Humphrey Bogart—The Master of Film Noir

Jul 15, 2020 | Newsletter

“Movies took you right up to the edge but kept you safe”

John Updike

 

Probably the biggest upset in Academy Award history occurred when Humphrey Bogart won Best Actor in 1951 for his role in The African Queen. Get this: He beat Marlon Brando (A Streetcar Named Desire), Montgomery Clift (A Place in the Sun) and Fredric March (Death of a Salesman). Bogart built his career and his reputation playing hard-nosed, tough guy roles in some of the greatest Film Noir productions ever made. Never won an award. And then, shocking  everyone, he plays a hen-pecked alcoholic in The African Queen and wins the Oscar. Go figure.

The 1940s and 1950s are generally regarded as the classic Film Noir period. The films were low or modestly budgeted,  in black and white, and thus  relatively free from the constraints of big Hollywood productions. Film Noir films often included convoluted flashbacks, men dealing with tough (often criminal) issues, and always the presence of a gorgeous femmes fatale.

Take a break from seeing films with computerized special effects, gorgeous cinematography and costumes, and thrilling locations.  Film Noir will offer you the pleasure of seeing a film that is simply made and enormously entertaining. They are part of our American film culture.    

Film critics have considered Humphrey Bogart as the incomparable actor in Film Noir films. 

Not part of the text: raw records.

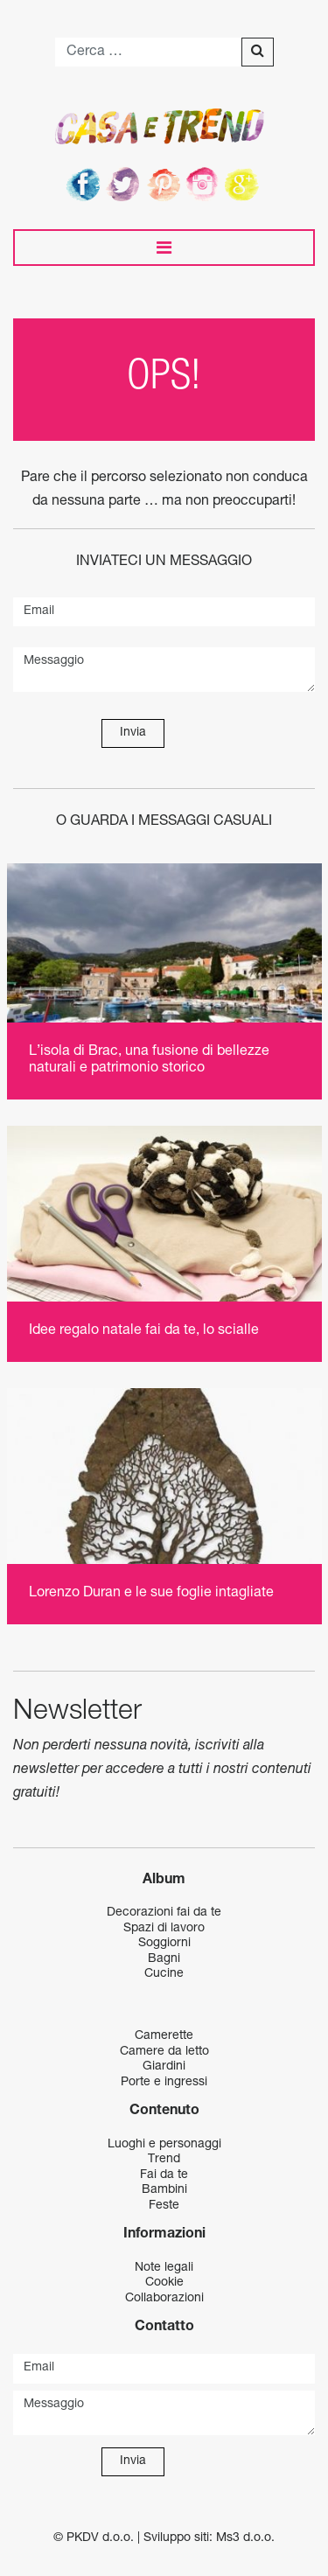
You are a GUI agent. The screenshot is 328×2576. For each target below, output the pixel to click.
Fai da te (164, 2175)
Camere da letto (164, 2052)
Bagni (164, 1959)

Here are 9 examples, in chronological order:

 
 

The Petrified Forest (1936)

A burnt-out, penniless, British writer, Alan Squier, wanders into a roadside diner in the Arizona desert. The diner, located at the edge of a petrified forest…

 

High Sierra (1941)

The aging gangster, Big Mac, is planning to rob a fashionable resort in Tropico Springs California. To help him…

 

The Maltese Falcon (1941)

In San Francisco in 1941, private investigators Sam Spade and his partner Miles Archer take on a client, the beautiful Ruth Wonderly…

 

To Have and Have Not (1944)

It’s 1940 and Harry Morgan is busy operating a small fishing boat in Fort-de-France, Martinique, a French colony in the Caribbean…

 

The Big Sleep (1946)

Private detective Philip Marlowe is summoned to the mansion of General Sternwood. His flighty daughter Carmen incurred gambling debts…

 

Dark Passage (1947)

Vincent Parry, convicted of murdering his wife, manages to escape from San Quentin Prison. Irene Jansen gives him a lift and smuggles him past a police…

 

Key Largo (1948)

Embittered World War II army veteran, Frank McCloud, arrives at the Hotel Largo in Key Largo, Florida, to pay his respects to the family of George Temple…

 

In A Lonely Place (1950)

Dixon Steele is a fading screenwriter out of work primarily as a result of his heavy drinking and violent temper. His agent, Mel Lippman, encourages him…

 

The Harder They Fall (1956)

Eddie Willis, a has-been, weary sportswriter is hired to do PR work for boxing promoter Nick Benko. Benko wants to promote fighter Toro Moreno…

 

Coming Soon, Can’t Wait

Aug 14: Platform TBD. The Personal History of David Copperfield. Dev Patel in a reimagining of the classic Charles Dickens novel through the comedic lens of Armando Iannucci.

Aug 21: HBOMax. Chemical Hearts. Emotional coming-of-age story

Sep 04: Disney+. The Beatles: Get Back. A documentary that chronicles the Beatles recording of their 1970 album, Let It Be.

Sep 25: Netflix. The Trial of the Chicago 7. Aaron Sorkin directing the seven men charged with conspiracy during the anti-Vietnam war protests.

Dec 18: Platform TBD. West Side Story. Steven Spielberg’s adaptation of the Broadway classic. 

 

News & Commentary

From Daniel Holloway, Editor of VARIETY: “Our current pandemic moment has only deepened the relationship that many of us have with TV, a medium that has a lot to offer in a dark time. Some of it aspires to be high art, some of it aspires to be a diversion. But in the past year, the best of it aimed for somewhere between the two poles.”

Commentary: Holloway attributes what’s happening today to “our current pandemic moment.” When COVID-19 is gone, theater-going will be back, for sure, but now we’ll have another option for viewing films, and it’s not such a bad thing.